Ou seja, ao fazer tal transformação, não deve haver nem ganho e nem perda de informação. Isso pode ser difícil quando a incerteza e as informações são representadas sob diferentes formas em diferentes quadros de representação. Isto mostra que a aplicação deste princípio é altamente específico em relação á natureza do problema que pretendemos abordar. Por exemplo, se a incerteza é uma medida geral, podemos estima-la pelo número de opções disponíveis, enquanto que na teoria da informação devemos medi-la como entropia de Shannon, e em teoria das possibilidades, pela inespecificidade. Portanto, quando se desloca a formulação do problema de uma situação para outra, as medidas adequadas devem ser otimizadas para serem tão iguais quanto possível.

Conceitos como “resiliência” da ciência de resistência dos materiais foi transportado para a psicologia de forma errônea e inadequada, resultando na criação de um neologismo impreciso e confuso. Seu uso em psicologia deve ser entendido como metafórico, portanto, sem valor científico para especificar uma situação meramente fenomenológica.
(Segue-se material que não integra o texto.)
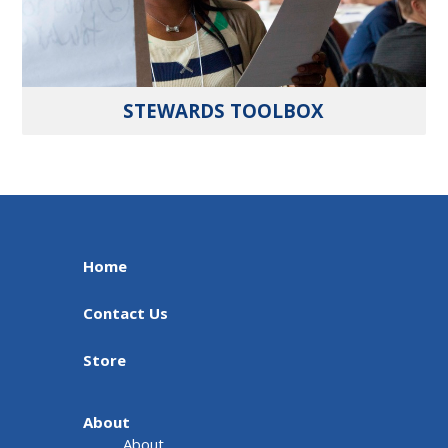
STEWARDS TOOLBOX
Home
Contact Us
Store
About
About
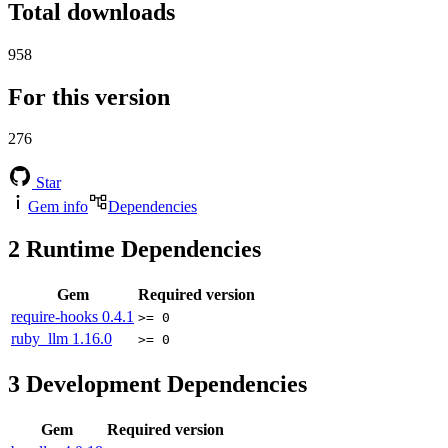
Total downloads
958
For this version
276
Star
Gem info
Dependencies
2
Runtime Dependencies
Gem
Required version
require-hooks
0.4.1
>= 0
ruby_llm
1.16.0
>= 0
3
Development Dependencies
Gem
Required version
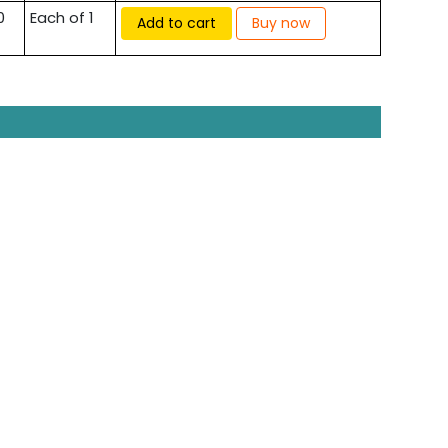
0
Each of 1
Add to cart
Buy now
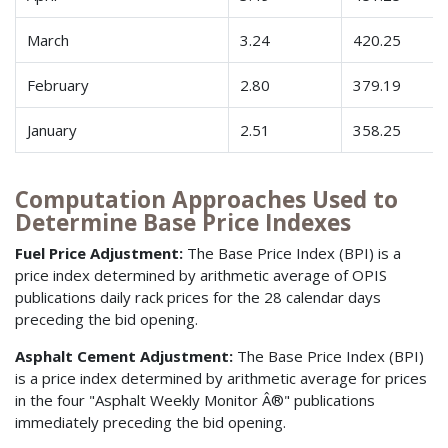
March
3.24
420.25
February
2.80
379.19
January
2.51
358.25
Computation Approaches Used to
Determine Base Price Indexes
Fuel Price Adjustment:
The Base Price Index (BPI) is a
price index determined by arithmetic average of OPIS
publications daily rack prices for the 28 calendar days
preceding the bid opening.
Asphalt Cement Adjustment:
The Base Price Index (BPI)
is a price index determined by arithmetic average for prices
in the four "Asphalt Weekly Monitor Â®" publications
immediately preceding the bid opening.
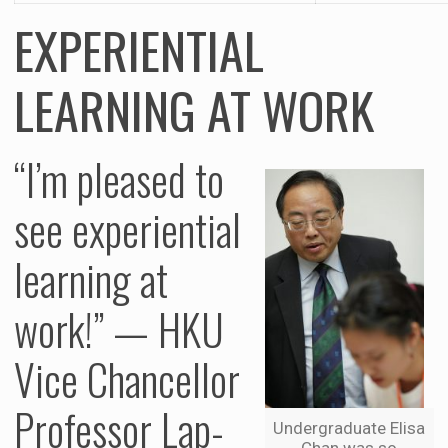
EXPERIENTIAL
LEARNING AT WORK
“I’m pleased to
see experiential
learning at
work!” — HKU
Vice Chancellor
Professor Lap-
Undergraduate Elisa
Chan was so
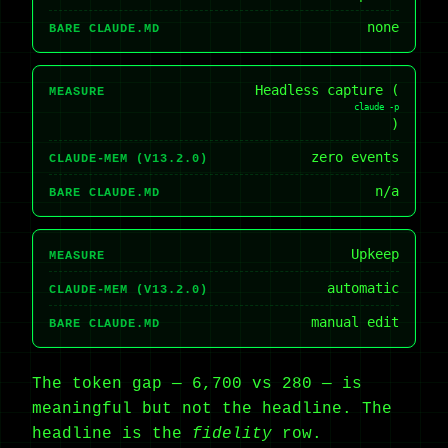
none
BARE CLAUDE.MD
Headless capture (
MEASURE
claude -p
)
zero events
CLAUDE-MEM (V13.2.0)
n/a
BARE CLAUDE.MD
Upkeep
MEASURE
automatic
CLAUDE-MEM (V13.2.0)
manual edit
BARE CLAUDE.MD
The token gap — 6,700 vs 280 — is
meaningful but not the headline. The
headline is the
fidelity
row.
Da mesma forma, o uso abusivo da teoria do caos em diversos campos da biologia e medicina, incluindo psiquiatria, resultou somente em produção de metáforas, pois se trata de uma propriedade matemática de sistemas dinâmicos não lineares e não de propriedades fisiológicas ou biológicas. Entretanto, o uso da teoria do caos em medicina quando corretamente aplicado (matemática e fisicamente), resultou no melhor entendimento dos ritmos cardíacos e cerebrais, aperfeiçoamento de desfibriladores e analisadores de ondas cerebrais, e de um maior aprofundamento no estudo das oscilações da atividade de módulos nervosos. Isto mostra o valor do Princípio da Invariância da Incerteza na formação de interdisciplinaridade e no impulso desenvolvimentista de áreas científicas. até então pouco produtivas, ou de novas áreas de pesquisa.